From Alaska to Maine, fishermen set thousands of traps and pots every day. Not all of them come back. Lines part, buoys are destroyed by passing boats and tides and storms carry traps into deeper water. These are the infamous ghost traps that, in some cases, continue to fish for years.

There’s been a lot of effort to remove derelict traps, but last year NOAA launched four gear innovation projects to not only attempt to better understand the problem but to prevent traps from being lost in the first place. The projects received Fishing for Energy gear innovation grants administered by the National Fish and Wildlife Foundation and funded by NOAA’s Marine Debris Program. 

A derelict fishing pot sits on the bottom of the South Atlantic. NOAA photo

The projects are taking place in Washington’s Puget Sound, South Carolina’s Stono River and in Maryland and Virginia’s respective portions of Chesapeake Bay.

Crab mortality caused by ghost fishing is a significant problem in Puget Sound. It’s estimated that 30,000 crabs are killed each year in derelict pots, even though they have cotton panels designed to disintegrate and let crabs leave the pots. The problem is the pots’ design limits a crab’s ability to escape, even when the cotton panel is gone.

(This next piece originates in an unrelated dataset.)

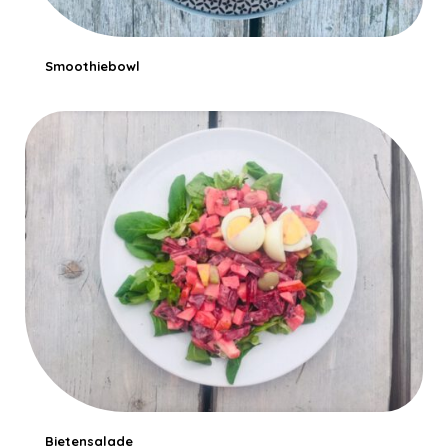
Smoothiebowl
Bietensalade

A project run by the Northwest Straits Foundation is testing several crab pot designs for their escapement rates to determine the most efficient pots. Recommendations will include trap modifications to improve escapement rates.

Some of the results will be released in the Washington Department of Fish and Wildlife’s annual Fishing Pamphlet that informs fishermen of new rules and regulations.

In Maryland’s portion of Chesapeake Bay, NOAA ran a side-scan sonar survey in 2007 and estimated there were 84,567 derelict crab pots. After some initial work on technologies to reduce ghost fishing, it’s being suggested that commercial blue-crab fishermen might use side-scan sonar to improve the pot-retrieval rate.

In South Carolina, traps are lost when passing boats destroy floats on the surface or cut the trap lines. Researchers are comparing the standard single float and line to using PVC piping to protect the line and testing floats to find one made out of material that’s more durable.

What’s different about the South Carolina project is how the recovered crab traps will be recycled. They’ll be cement coated and then dumped back into the water to create oyster reef habitat. The cement provides a settlement substrate for oysters. 

In Virginia, the Virginia Institute of Marine Science is testing biodegradable escape panels and visual deterrents on peeler crab pots. Thirty peeler pots were given biodegradable escape panels that were tested against 30 standard peeler pots. Preliminary results suggest no adverse effect from the biodegradable panels on the catch rate.

There are also indications that the color of the entrance funnel can deter turtles from entering a trap while enhancing blue crab catch rate.